Task brief:
Pull every line holding the string "жизни" from the records below.

(Data extracted from a collection)
##########
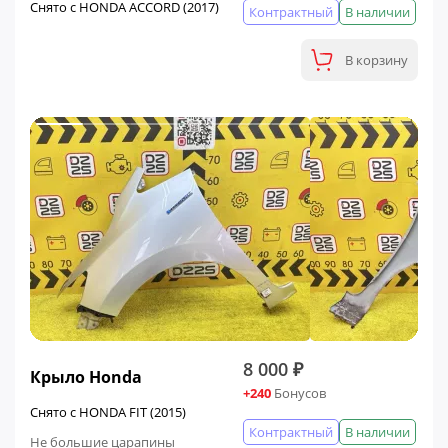
Снято с HONDA ACCORD (2017)
Контрактный
В наличии
В корзину
8 000 ₽
Крыло Honda
+240
Бонусов
Снято с HONDA FIT (2015)
Контрактный
В наличии
Не большие царапины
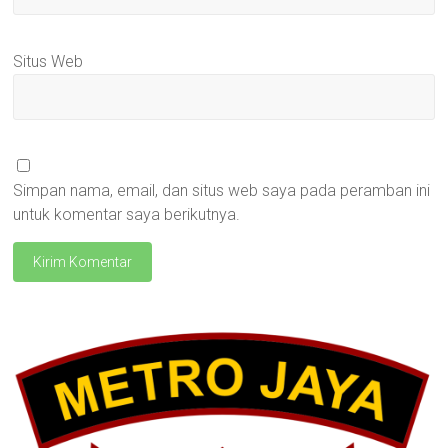
Situs Web
Simpan nama, email, dan situs web saya pada peramban ini
untuk komentar saya berikutnya.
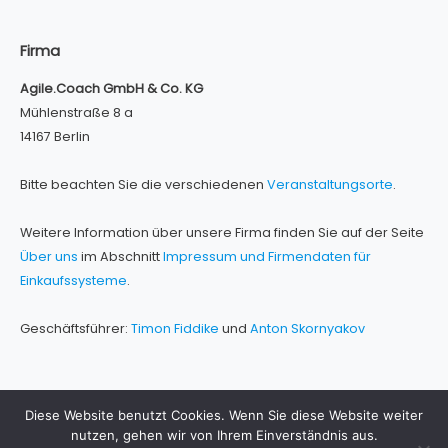
Firma
Agile.Coach GmbH & Co. KG
Mühlenstraße 8 a
14167 Berlin
Bitte beachten Sie die verschiedenen
Veranstaltungsorte
.
Weitere Information über unsere Firma finden Sie auf der Seite
Über uns
im Abschnitt
Impressum und Firmendaten für
Einkaufssysteme
.
Geschäftsführer:
Timon Fiddike
und
Anton Skornyakov
Diese Website benutzt Cookies. Wenn Sie diese Website weiter
nutzen, gehen wir von Ihrem Einverständnis aus.
Über uns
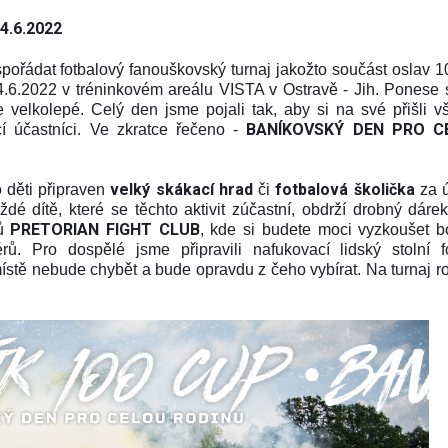
 4.6.2022
ořádat fotbalový fanouškovský turnaj jakožto součást oslav 10
4.6.2022 v tréninkovém areálu VISTA v Ostravě - Jih. Ponese 
 velkolepé. Celý den jsme pojali tak, aby si na své přišli vš
BANÍKOVSKÝ DEN PRO C
ící účastníci. Ve zkratce řečeno -
velký skákací hrad
fotbalová školička
o děti připraven
či
za ú
ždé dítě, které se těchto aktivit zúčastní, obdrží drobný dáre
PRETORIAN FIGHT CLUB
tů
, kde si budete moci vyzkoušet b
ů. Pro dospělé jsme připravili nafukovací lidský stolní fo
místě nebude chybět a bude opravdu z čeho vybírat. Na turnaj r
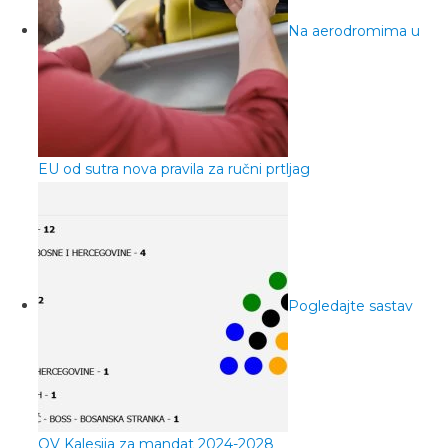
Na aerodromima u
EU od sutra nova pravila za ručni prtljag
Pogledajte sastav
OV Kalesija za mandat 2024-2028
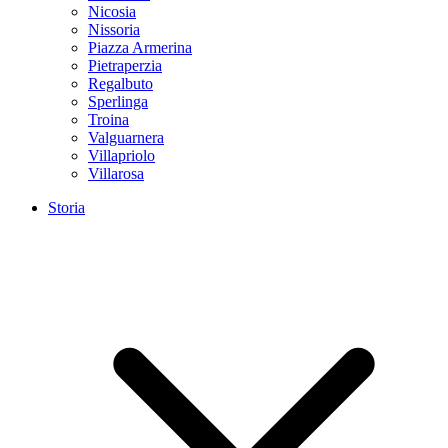
Nicosia
Nissoria
Piazza Armerina
Pietraperzia
Regalbuto
Sperlinga
Troina
Valguarnera
Villapriolo
Villarosa
Storia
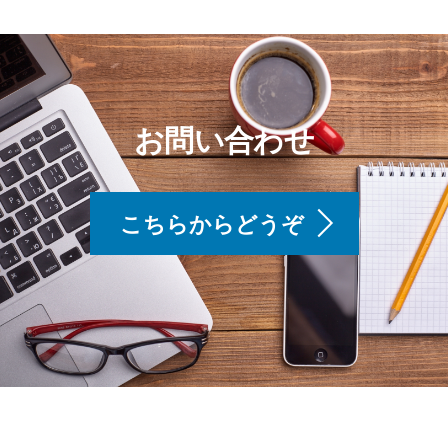
お問い合わせ
こちらからどうぞ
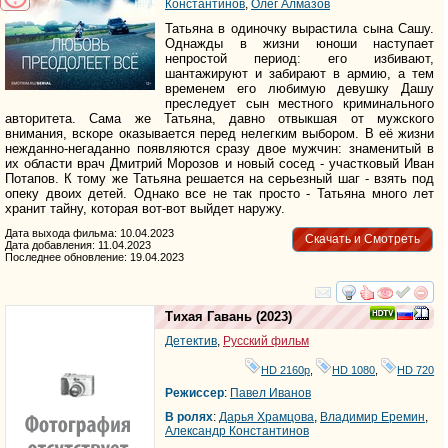
Константинов
,
Олег Алмазов
Татьяна в одиночку вырастила сына Сашу.
Однажды в жизни юноши наступает
непростой период: его избивают,
шантажируют и забирают в армию, а тем
временем его любимую девушку Дашу
преследует сын местного криминального
авторитета. Сама же Татьяна, давно отвыкшая от мужского
внимания, вскоре оказывается перед нелегким выбором. В её жизни
нежданно-негаданно появляются сразу двое мужчин: знаменитый в
их области врач Дмитрий Морозов и новый сосед - участковый Иван
Потапов. К тому же Татьяна решается на серьезный шаг - взять под
опеку двоих детей. Однако все не так просто - Татьяна много лет
хранит тайну, которая вот-вот выйдет наружу.
Дата выхода фильма: 10.04.2023
Скачать и Смотреть
Дата добавления: 11.04.2023
Последнее обновление: 19.04.2023
смотреть
инте
Тихая Гавань
(2023)
Детектив
,
Русский фильм
HD 2160р
,
HD 1080
,
HD 720
Режиссер
:
Павел Иванов
В ролях
:
Дарья Храмцова
,
Владимир Еремин
,
Александр Константинов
##########
Exercise response:
Однажды в жизни юноши наступает
внимания, вскоре оказывается перед нелегким выбором. В её жизни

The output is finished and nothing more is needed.